┌─ The records
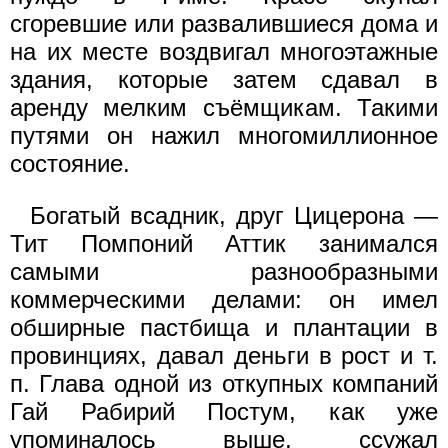
сгоревшие или развалившиеся дома и
на их месте воздвигал многоэтажные
здания, которые затем сдавал в
аренду мелким съёмщикам. Такими
путями он нажил многомиллионное
состояние.
Богатый всадник, друг Цицерона —
Тит Помпоний Аттик занимался
самыми разнообразными
коммерческими делами: он имел
обширные пастбища и плантации в
провинциях, давал деньги в рост и т.
п. Глава одной из откупных компаний
Гай Рабирий Постум, как уже
упоминалось выше, ссужал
└─
• _Task brief_
All lines from the one that contains "обширные пастбища и плантации в" to the last line above must be given again exactly, with both included and nothing added.

• _Result of this task_
обширные пастбища и плантации в
провинциях, давал деньги в рост и т.
п. Глава одной из откупных компаний
Гай Рабирий Постум, как уже
упоминалось выше, ссужал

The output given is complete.